Addressing three key challenges in zero-shot anomaly detection—absence of normal training samples, weak cross-domain generalization, and the performance gap between image-level and pixel-level localization—this paper proposes a context-aware CLIP-enhanced framework. Methodologically, it introduces: (1) a novel image-context-guided dynamic text prompt generation mechanism for semantic adaptability; (2) a restructured CLIP vision encoder that extracts high-fidelity dense features and incorporates an attention refinement module to explicitly model spatial structure; and (3) a dual-prompt collaborative modeling paradigm integrating both “normal” and “abnormal” textual prompts. Evaluated on 14 benchmark datasets, the framework consistently outperforms state-of-the-art methods—including AnomalyCLIP and AdaCLIP—achieving improvements of 2%–29% in both image-level classification and pixel-level segmentation accuracy, while significantly enhancing zero-shot cross-domain generalization capability.

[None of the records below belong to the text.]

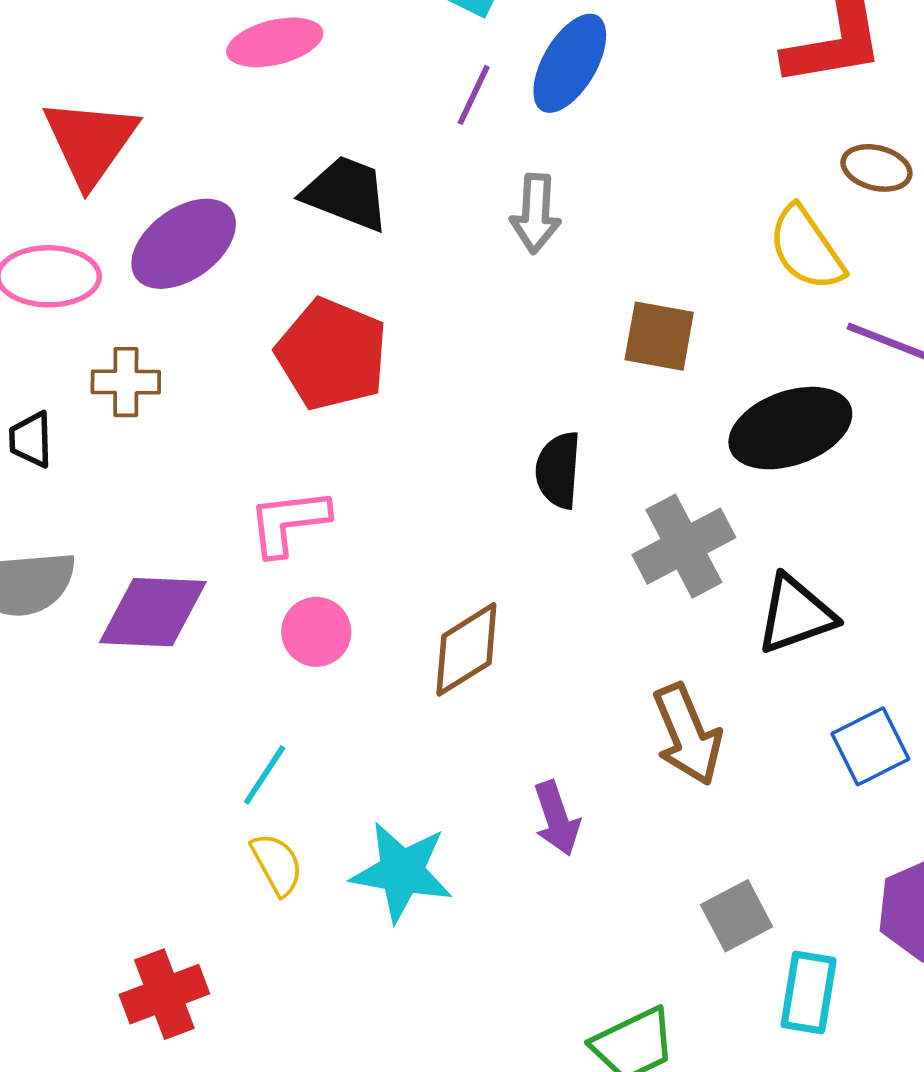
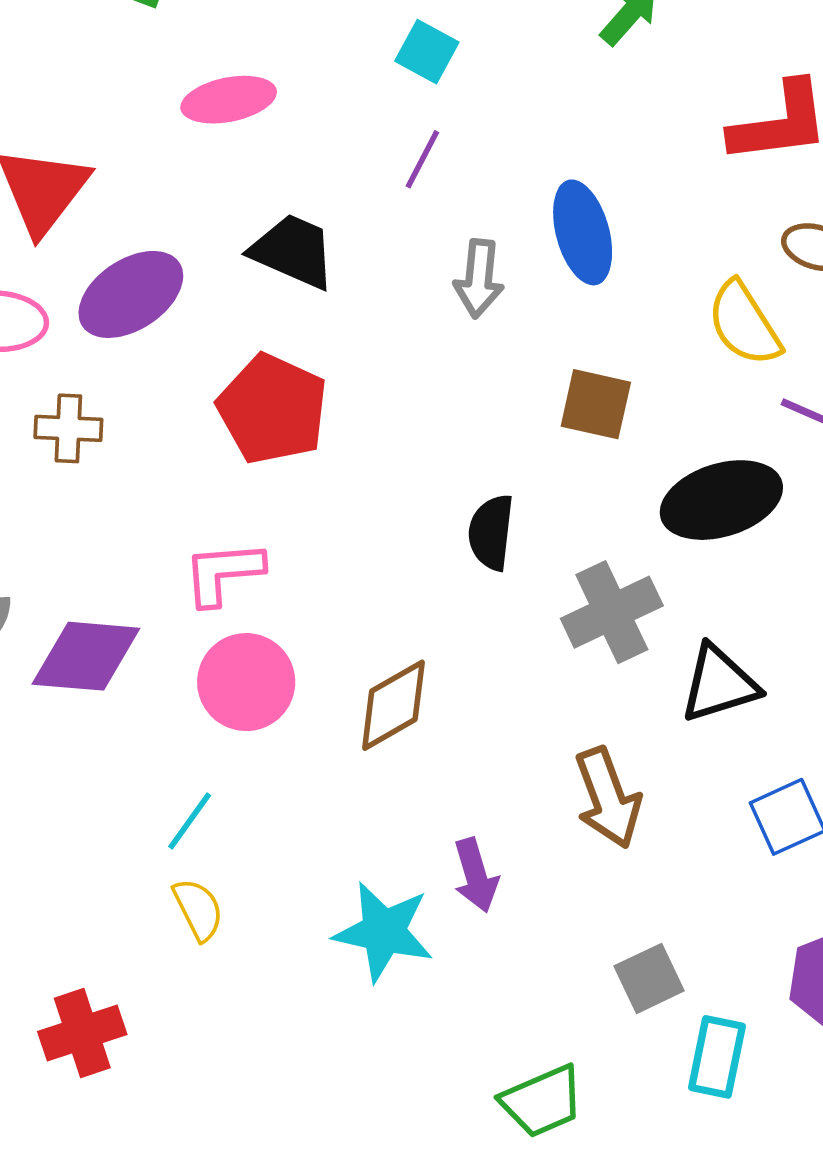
blue ellipse: (570, 63) -> (583, 232), moved, turned -48
pink circle: (316, 632) -> (246, 682), size x1.4
cyan star: (402, 872) -> (384, 932), moved

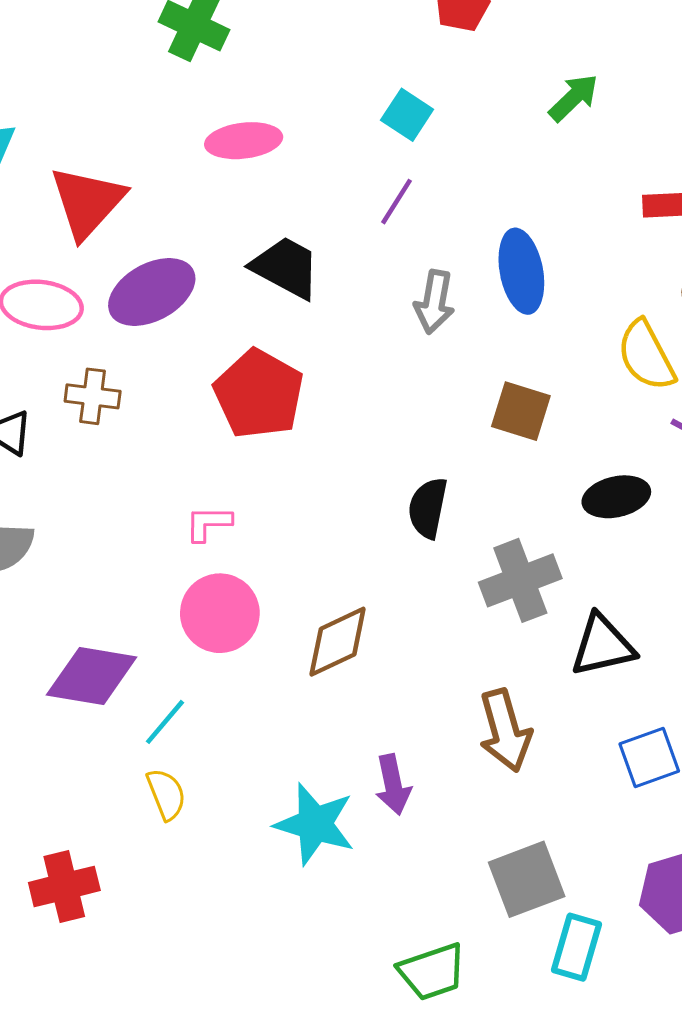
black ellipse: (721, 500) -> (616, 497), size x0.7
pink L-shape: (223, 573) -> (208, 523), size x0.7
purple diamond: (86, 656) -> (92, 676), moved
gray square: (649, 978) -> (527, 879), size x1.4

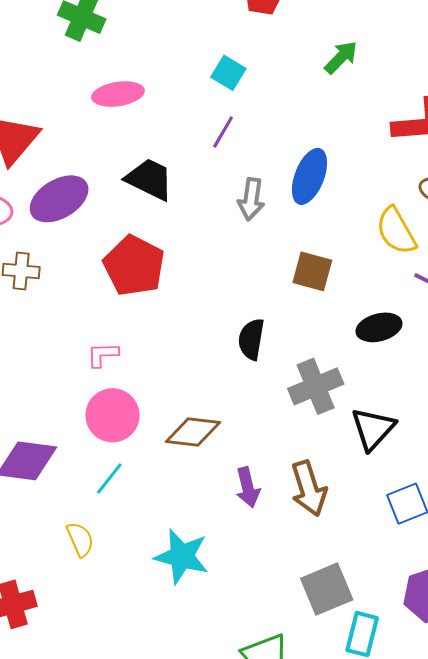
blue ellipse: (521, 271) -> (309, 176), turned 34
brown diamond: (338, 642) -> (193, 432), turned 34
black triangle: (603, 645) -> (373, 429), turned -33
cyan line: (165, 722) -> (109, 478), moved
purple arrow: (393, 785) -> (248, 487), moved

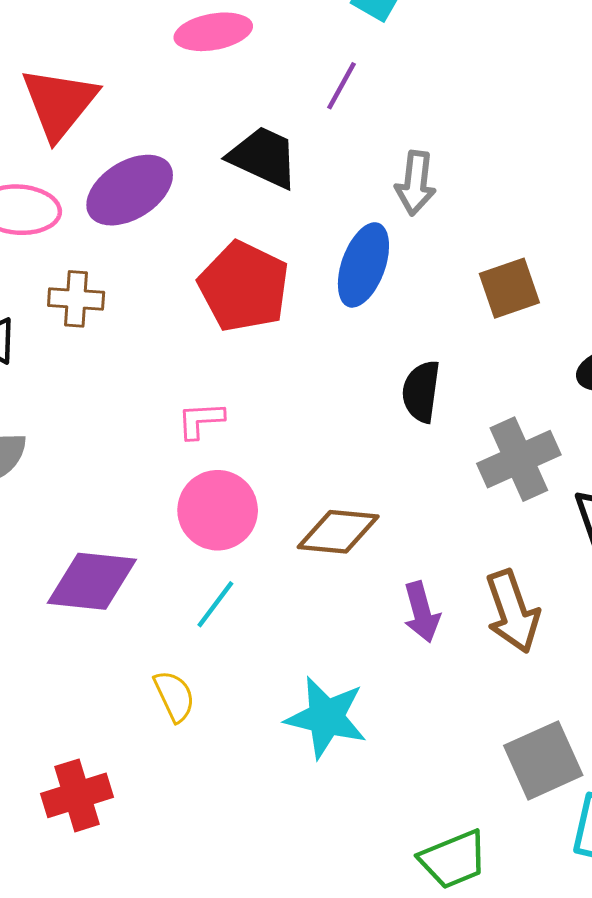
purple line: (223, 132) -> (341, 86), moved
blue ellipse: (309, 176) -> (363, 265), moved
brown square: (312, 271) -> (509, 288), turned -33

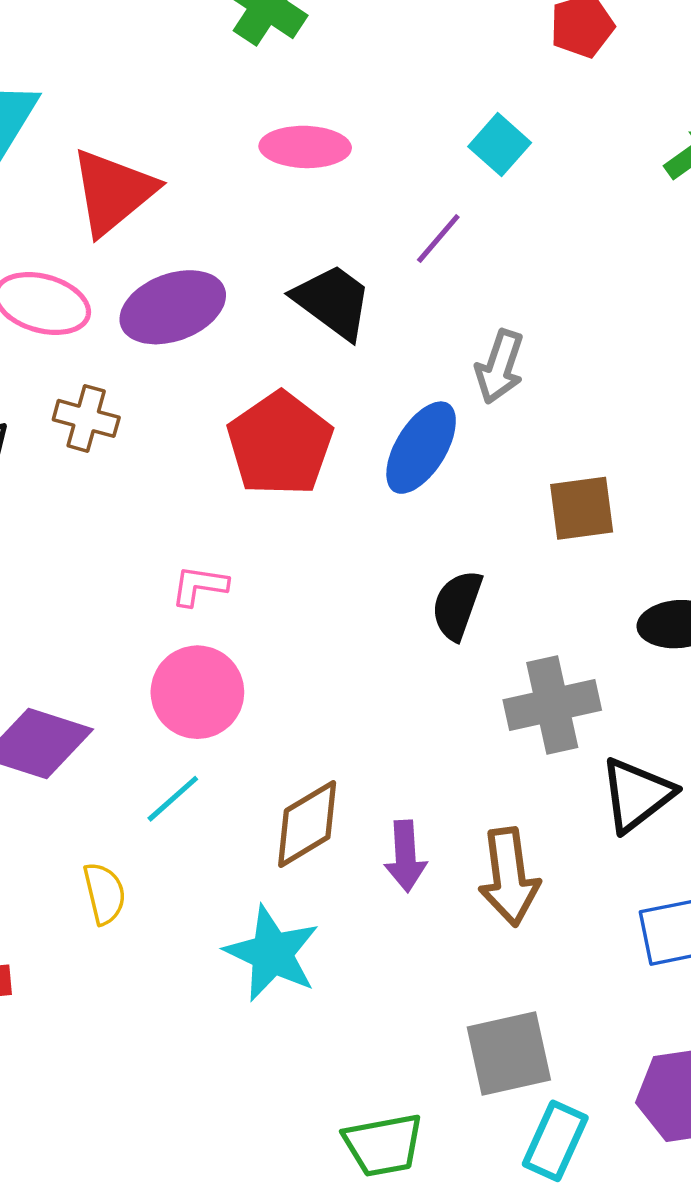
brown diamond: (338, 532) -> (307, 824), moved, turned -48

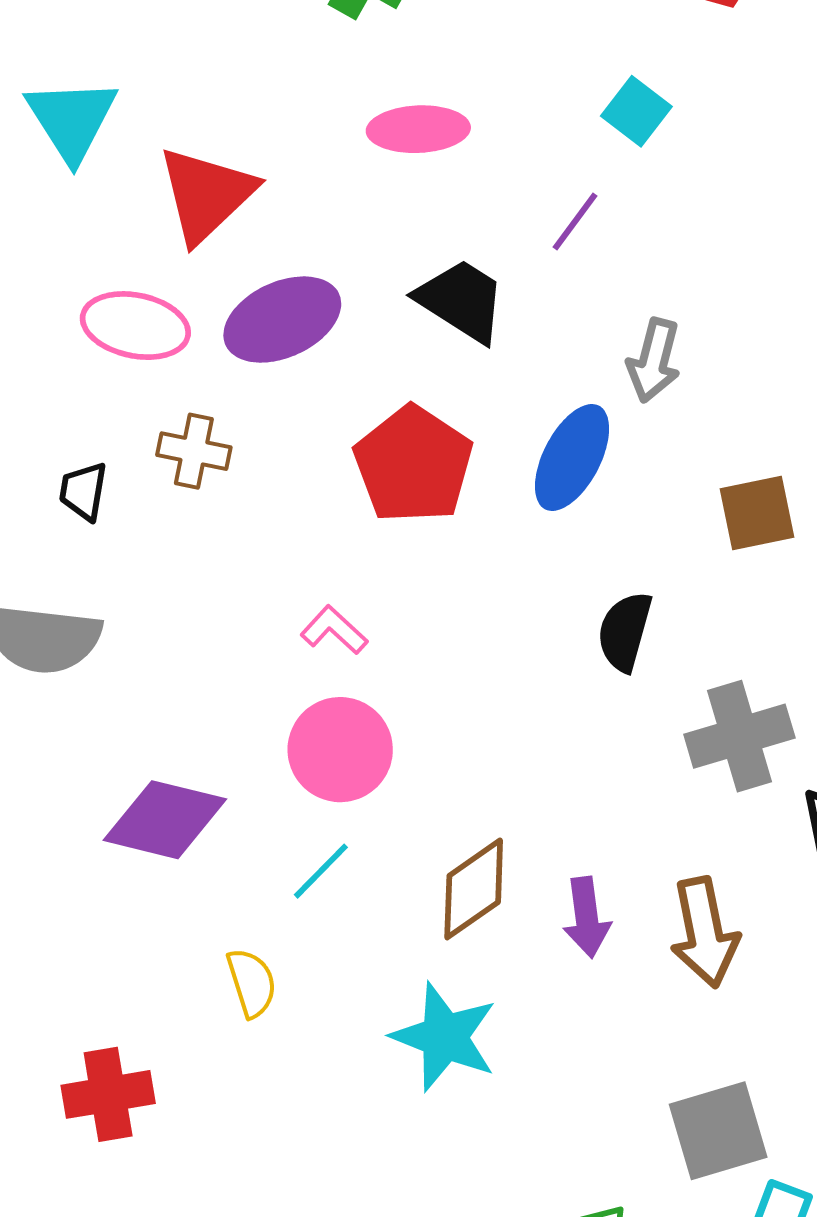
pink L-shape: (199, 586) -> (334, 630), turned 38

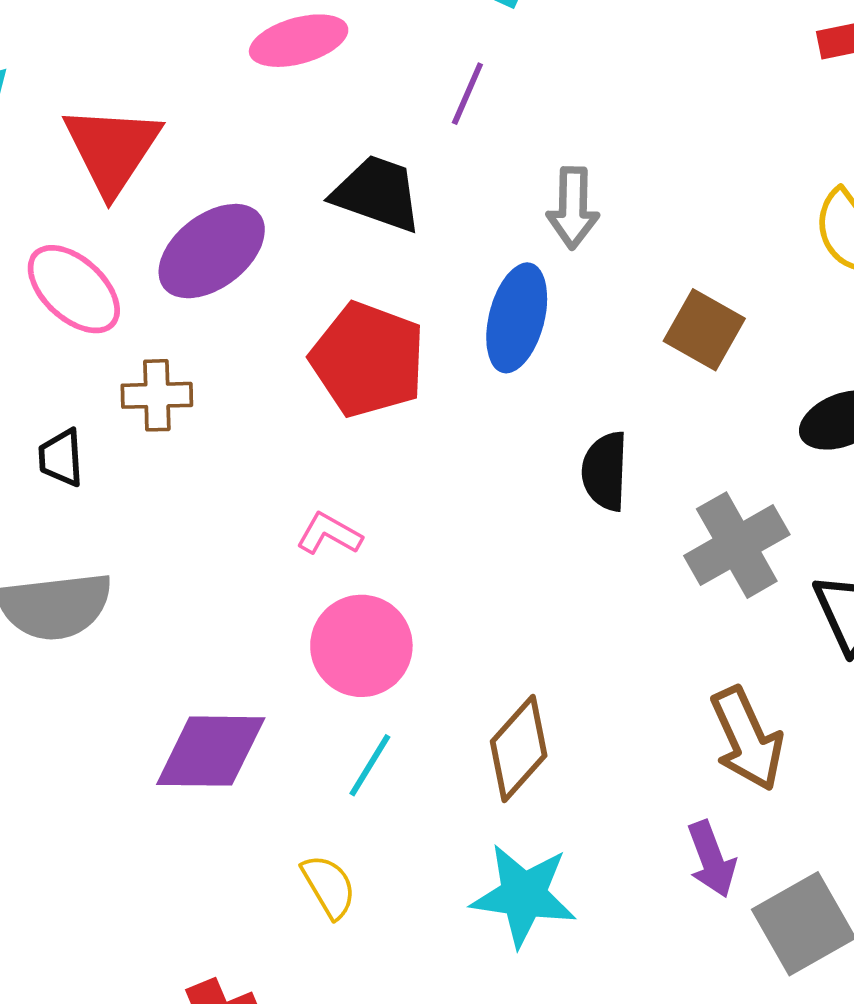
pink ellipse: (135, 326) -> (74, 289), turned 44
brown square: (757, 513) -> (704, 330), turned -36
purple arrow: (587, 917) -> (712, 859), moved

Anomaly Detection (AD) involves identifying deviations from normal data distributions and is critical in fields such as medical diagnostics and industrial defect detection. Traditional AD methods typically require the availability of normal training samples; however, this assumption is not always feasible, as collecting such data can be impractical. Additionally, these methods often struggle to generalize across different domains. Recent advancements, such as AnomalyCLIP and AdaCLIP, utilize the zero-shot generalization capabilities of CLIP but still face a performance gap between image-level and pixel-level anomaly detection. To address this gap, we propose a novel approach that conditions the prompts of the text encoder based on image context extracted from the vision encoder. Also, to capture fine-grained variations more effectively, we have modified the CLIP vision encoder and altered the extraction of dense features. These changes ensure that the features retain richer spatial and structural information for both normal and anomalous prompts. Our method achieves state-of-the-art performance, improving performance by 2% to 29% across different metrics on 14 datasets. This demonstrates its effectiveness in both image-level and pixel-level anomaly detection.